Однако Тиффани совершала и не такое, так что, его просьба не была чем-то выдающимся.
— Влезла в неприятности, а? — на его потном лице появилось некое подобие сочувственной улыбки. Он изо всех сил пытался натянуть обратно красные штаны, наверное, единственные в этом мире, куда он смог влезть. — Когда оказываешься в ситуации, вроде нашей с тобой, обычно, понимаешь, что направляешься прямиком в неприятности.
До этого момента, Тиффани считала, что подобные подонки — вроде её двоюродного брата Трумэна — должны жить в режиме отрицания самих себя. А, если не так, то как? Как унижать других людей, причинять им боль, если полностью осознаешь свои действия? Выходит, что можно, раз уж так живут существа, вроде этого свиноподобного охранника. Осознание столь простого объяснения всей её паршивой жизни шокировало Тиффани. Она не была, даже, уверена, что будет способна его принять.
Возле фонаря над стойкой летало три или четыре мотылька. Лампа перегорела, но, даже в горящей, смысла в ней не было — утренний свет прекрасно освещал трейлер. Мотыльки трепетали над ними, отбрасывая маленькие тени. Как они сюда залетели? И, кстати, как она тут оказалась? В кои-то веки, спустя несколько суровых лет, Тиффани, наконец, решила наладить свою жизнь. В 2006 она работала официанткой в бистро и получала неплохие чаевые. У неё была уютная двухкомнатная квартирка в Шарлоттсвиле, где на балконе она выращивала папоротники. Иногда, по выходным, она арендовала гнедую кобылу по кличке Молин, у которой была неплохая форма и легкий шаг, и отправлялась на ней в Шенандоа. И, вот, она сидит в трейлере каком-то Зажопинске, в Аппалачах и не направляется ни в какую ловушку. Она в неё уже попала. Впрочем, слово «ловушка» могло показаться преувеличением. Эта ситуация не лупит её, как обычно лупят неприятности, хотя, это, наверное, ещё хуже. Ты уже настолько глубоко погрузился в неё, что отрезаны все пути назад, ты, даже, не можешь…
Тиффани почувствовала удар и очутилась на полу.

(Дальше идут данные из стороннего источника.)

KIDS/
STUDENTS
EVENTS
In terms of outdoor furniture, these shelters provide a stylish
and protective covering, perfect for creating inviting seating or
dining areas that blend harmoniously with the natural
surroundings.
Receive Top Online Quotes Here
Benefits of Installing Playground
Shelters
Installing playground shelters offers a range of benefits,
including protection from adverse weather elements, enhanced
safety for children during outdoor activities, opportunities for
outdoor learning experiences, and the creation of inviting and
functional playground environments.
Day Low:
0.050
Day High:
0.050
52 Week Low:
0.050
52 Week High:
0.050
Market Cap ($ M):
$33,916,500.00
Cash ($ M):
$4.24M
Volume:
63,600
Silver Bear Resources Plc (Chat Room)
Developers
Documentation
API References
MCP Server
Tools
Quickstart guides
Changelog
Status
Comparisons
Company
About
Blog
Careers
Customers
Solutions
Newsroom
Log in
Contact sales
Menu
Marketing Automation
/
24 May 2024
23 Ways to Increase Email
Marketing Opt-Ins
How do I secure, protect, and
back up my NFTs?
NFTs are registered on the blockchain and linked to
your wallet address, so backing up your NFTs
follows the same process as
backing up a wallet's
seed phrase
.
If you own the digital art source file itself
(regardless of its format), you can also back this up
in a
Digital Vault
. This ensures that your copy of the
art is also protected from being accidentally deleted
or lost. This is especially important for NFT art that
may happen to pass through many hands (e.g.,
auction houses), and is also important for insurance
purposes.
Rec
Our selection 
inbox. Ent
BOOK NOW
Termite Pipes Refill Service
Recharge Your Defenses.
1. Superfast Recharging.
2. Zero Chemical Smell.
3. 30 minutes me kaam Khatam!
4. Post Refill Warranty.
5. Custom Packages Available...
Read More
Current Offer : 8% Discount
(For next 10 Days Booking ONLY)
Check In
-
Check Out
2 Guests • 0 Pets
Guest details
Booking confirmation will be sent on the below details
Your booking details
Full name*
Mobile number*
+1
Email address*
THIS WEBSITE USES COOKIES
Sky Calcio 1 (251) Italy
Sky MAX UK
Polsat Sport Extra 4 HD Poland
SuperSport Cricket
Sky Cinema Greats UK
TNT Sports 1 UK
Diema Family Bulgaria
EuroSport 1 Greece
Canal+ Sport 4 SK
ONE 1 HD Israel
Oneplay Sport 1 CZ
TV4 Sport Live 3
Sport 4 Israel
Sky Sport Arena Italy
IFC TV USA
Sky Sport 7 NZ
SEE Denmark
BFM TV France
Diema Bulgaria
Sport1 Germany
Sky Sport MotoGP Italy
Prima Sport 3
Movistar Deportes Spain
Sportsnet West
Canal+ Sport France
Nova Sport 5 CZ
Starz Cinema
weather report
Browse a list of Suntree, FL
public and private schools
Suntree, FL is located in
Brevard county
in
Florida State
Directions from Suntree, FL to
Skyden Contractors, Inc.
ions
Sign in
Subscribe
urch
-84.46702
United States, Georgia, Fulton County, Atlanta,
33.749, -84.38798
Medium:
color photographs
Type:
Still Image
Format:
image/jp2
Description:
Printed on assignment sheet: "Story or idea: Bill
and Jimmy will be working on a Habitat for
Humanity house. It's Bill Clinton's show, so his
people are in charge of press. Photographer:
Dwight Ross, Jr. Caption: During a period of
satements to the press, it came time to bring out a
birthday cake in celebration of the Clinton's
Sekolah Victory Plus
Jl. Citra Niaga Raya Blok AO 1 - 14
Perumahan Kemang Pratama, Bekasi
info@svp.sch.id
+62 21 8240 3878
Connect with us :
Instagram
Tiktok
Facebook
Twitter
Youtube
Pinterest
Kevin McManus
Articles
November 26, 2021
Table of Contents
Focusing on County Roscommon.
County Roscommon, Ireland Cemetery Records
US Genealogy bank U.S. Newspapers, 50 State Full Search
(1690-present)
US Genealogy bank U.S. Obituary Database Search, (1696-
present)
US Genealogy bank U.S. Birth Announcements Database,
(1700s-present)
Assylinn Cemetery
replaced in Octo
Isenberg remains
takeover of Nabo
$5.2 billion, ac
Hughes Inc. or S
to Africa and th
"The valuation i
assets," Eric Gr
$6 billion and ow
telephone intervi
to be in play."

Бедро пульсировало от боли в том месте, где она ударилась о стойку.
Над ней возвышался Трумэн, в углу его рта торчала сигарета.
— Земля — упоротой шлюхе! — на нем были ковбойские сапоги и шорты, и больше ничего. Всё его тело казалось таким же твёрдым, как и обтянутые кожей рёбра.
— Земля — упоротой шлюхе! — повторил он и хлопнул в ладоши перед её лицом, будто она была провинившимся псом. — Оглохла? В дверь стучат!
Та часть Тиффани, что ещё была жива и иногда хотела причесаться или позвонить той женщине, Элейн, из службы планирования семьи, которая подбивала её подписаться на принудительную детоксикацию, считала, что Тру был, в равной степени, и конченным мудаком и научным феноменом. Тру был просто образцовым мудаком. Иногда Тиффани спрашивала себя: «Есть ли на свете больший мудак, чем Трумэн?» Поспорить с ним за это звание могли только двое, Дональд Трамп и каннибалы, да и те находились уж очень далеко. Список злодеяний Трумэна был огромным. Ещё будучи ребенком, он совал палец себе в задницу, а потом тыкал им в нос малышам. Позже он украл у матери драгоценности и антиквариат и заложил их. Подсадил Тиффани на мет, прямо в той самой уютной квартирке в Шарлоттсвиле. Его любимой шуткой было затушить сигарету о плечо, пока человек спал. Трумэн был насильником, но на это у него уже не было времени. Некоторым козлам просто очень везет. Его лицо заросло рыжевато-желтой бородой, а в выражении глаз и движении челюстей виднелся тот самый непримиримый беспокойный ребенок.
— На связь, блядина!
— Чего? — выдавила из себя Тиффани.
— Я сказал, дверь открой! Господи боже! — Трумэн замахнулся и она прикрыла голову руками. Из глаз потекли слёзы.